Last night I went to Moe's Books in Berkeley, on a spontaneous browsing and picked up this copy of "Mayakovsky," which I believe is the best translation of his work -- only recently superceded in places by the "Night Wraps at the Sky," edited by Michael Almereyda (Farrar, Sraus and Giroux; 2008). Marshall's Mayakovsky weighs in at 432 full pages of poems, prose, his commentary and others on Mayakovsky.

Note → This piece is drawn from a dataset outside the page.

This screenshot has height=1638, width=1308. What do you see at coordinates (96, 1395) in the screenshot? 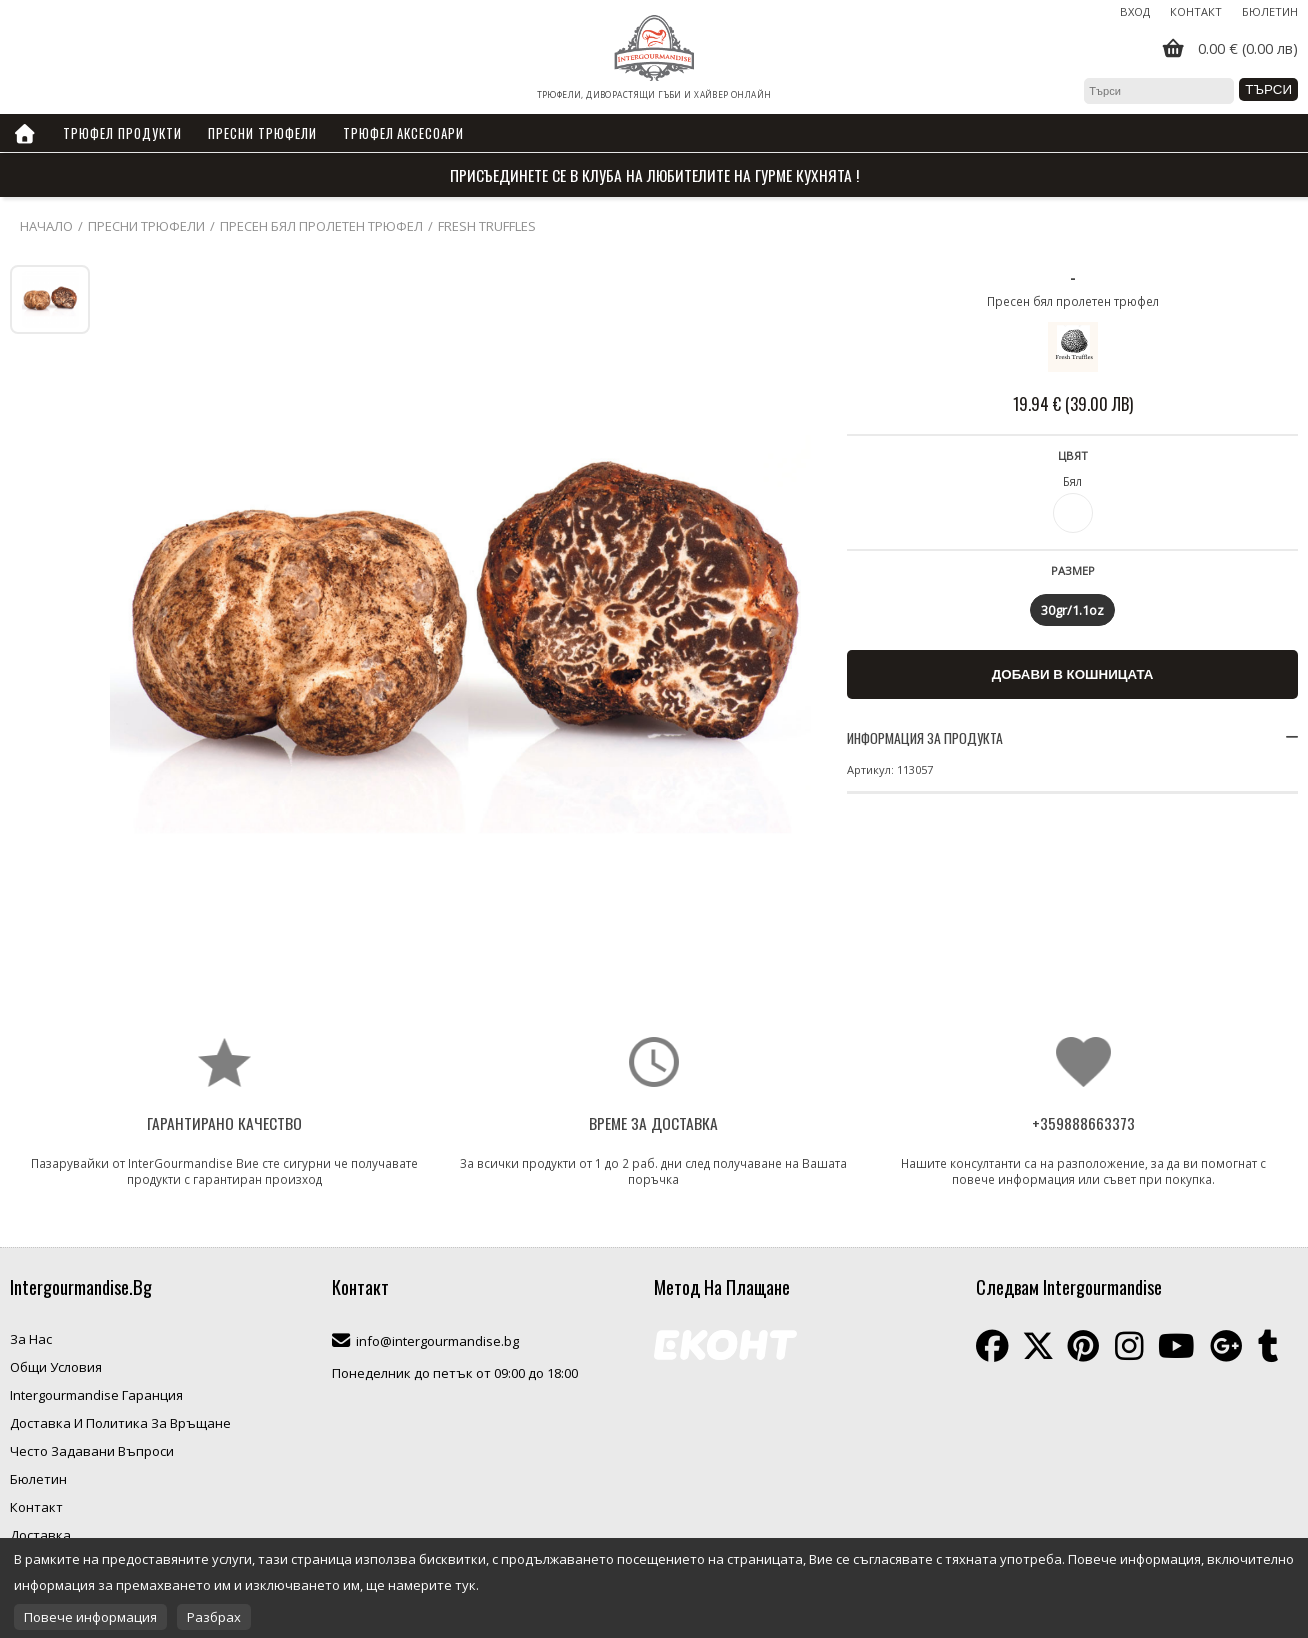 I see `Intergourmandise Гаранция` at bounding box center [96, 1395].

I first read Marshall's Mayakovsky's back in 1977. This is the third copy I've bought, all of the others I have given away, or unawares have been permanently borrowed by visitors, along the way. You shouldn't have to read any Mayakovsky yet he is indispensable if you are to understand all the contradictory relations that exist between poets, lovers, foes, critics, political movements and their leaders and organizations, art and pure poetry, that is, poetry for poets. As Marshall's edition points out: both Boris Pasternak (the lyrical poet and writer who was awarded the Nobel in the 1950s but had to reject it due to all the complications of the Cold War on human culture), and the hated dictator of the Soviet proletariat, Stalin, Mayakovsky for completely opposite and opposing reasons. Pasternak for Mayakovsky's intimate poetry; Stalin for his loud, top of the lungs, poems praising the October revolution and socialism. In the end, this contradiction lives on, beautifully in spite of Mayakovsky's demise at his own hand. Now, how could you argue with a poet who re-wrote his poem-suicide at least five times -- or maybe Mayakovsky changed his mind five times thinking he could write a better version and then finally despair got the better of him and he pulled the triggger?
Mayakovsky is at least good as an example of how to balance or not balance the private and intimate with the political and the public. Mayakovsky proved that you can do and be both in your words and deeds.